John Strutt was a physicist that inherited the Lord of Raleigh upon the death of his father.  He was a real Lord in this place in Raleigh, England (not North Carolina thankfully) and inherited the title upon his father's death.  The Baron state sits in Essex.  As you likely know the monarchy still exists in England and nobles are still passed on from generation to generation.  The Lord Raleigh's estate is currently held by 4th Baron of Raleigh John Strutt which is is the .

John Strutt was educated Essex and then later at the University of Cambridge in 1861 to study Mathematics.  He obtained his Masters of Arts degree in 1868 and was elected to the Fellowship of Trinity which he gave up when he became a lord.  Prestigious English schools aside the real greatness comes from Lord Raleigh's many achievements in physics like understanding why the sky is blue (Raleigh scattering), finding the element argon and understanding sound waves.      He later received a Nobel prize for his discovery of argon.

Lord Rayleigh was elected Fellow of the Royal Society on 12 June 1873, and served as president of the Royal Society from 1905 to 1908.  His fondness for science encouraged and helped others to continue in science like Angnes Pockels who created published with Raleigh the first paper on Surface Tension in the Journal Nature.


Although pure academics like Lord Raleigh are important it is always good to apply these principles to the world around us with a little bit of engineering of instrumentation.  Pierre Du Nuöy provided this with his invention for an apparatus to measure the surface tension force on a solution.


Pierre Du Nuöy




The du Noüy ring method is one technique by which the surface tension of a liquid can be measured.
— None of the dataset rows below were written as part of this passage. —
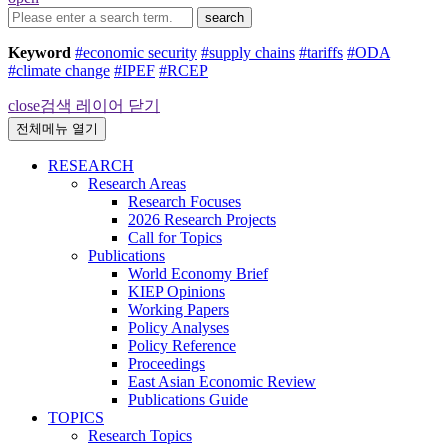
search
Keyword
#economic security
#supply chains
#tariffs
#ODA
#climate change
#IPEF
#RCEP
close
검색 레이어 닫기
전체메뉴 열기
RESEARCH
Research Areas
Research Focuses
2026 Research Projects
Call for Topics
Publications
World Economy Brief
KIEP Opinions
Working Papers
Policy Analyses
Policy Reference
Proceedings
East Asian Economic Review
Publications Guide
TOPICS
Research Topics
The method involves slowly lifting a ring, often made of platinum, from the surface of a liquid. The force required to raise the ring from the liquid's surface is measured and related to the liquid's surface tension.  This technique was proposed by the French physicist Pierre Lecomte du Noüy (1883–1947) in a paper published in 1925.   His life is better told by himself as published in one of his books. 

 "Dr. Lecomte du Nouy is an internationally known French scientist. He was born in Paris in 1883, was educated at the Sorbonne and the faculty of Law. He now holds the degrees of LL.B., Ph.B., Sc.B., Ph.D., and Sc.D. In 1915, Dr. du Nouy, then an officer in the French Army, met Dr. Alexis Carrel, and through him became interested in certain problems that appeared to have no solution. His work in developing a mathematical expression of the process of healing of wounds brought him to the attention of the Rockefeller Institute. From 1920 to 1927, as an associate member of that Institute, Dr. du Nouy carried on his research into the properties of the blood. An instrument that he invented brought him an award from the Franklin Institute of Philadelphia. In 1927 he returned to Paris. Until 1937 he acted as head of the important Bio-Physics division of the Pasteur Institute. In that year he was named a director of the `Ecole de Hautes Etudes' at the Sorbonne. He and his American wife, the former Mary Bishop Harriman, lived in Paris under Nazi domination in the early days of the war, but escaped to the United States in August, 1942, to carry on his work. In the course of his full life, Dr. du Nouy has studied with Sir William Ramsay, and with Pierre and Mme. Curie. He has published some two hundred papers, mostly technical, and seven books on his researches and his philosophy of science. One of these, L'Avenir de L'Esprit, ran to twenty-two editions in France in 1942 and was awarded a prize by the French Academy. Today Dr. du Nouy is known and respected by scientists of every land. In 1944 this respect was signalized by the University of Lausanne, Switzerland, when he was awarded the Arnold Reymond Prize, for his three books Le Temps et la Vie, L'Homme devant la Science, and L'Avenir de L'Esprit, as the most important contribution to scientific philosophy in the past ten years."

Not a Kibron Instrument


One of the great things with the invention of the Du Nouy ring is that it allowed people everywhere to measure the surface tension of various fluids and compare this information to someone else in the world using the same instrument.  Kibron does the same (although a little easier) using the Du Nouy Padday method in all of their devices.  This allows people to use our instrument in London and compare the results with their colleauges using the same instrument in Lexington with great confidence.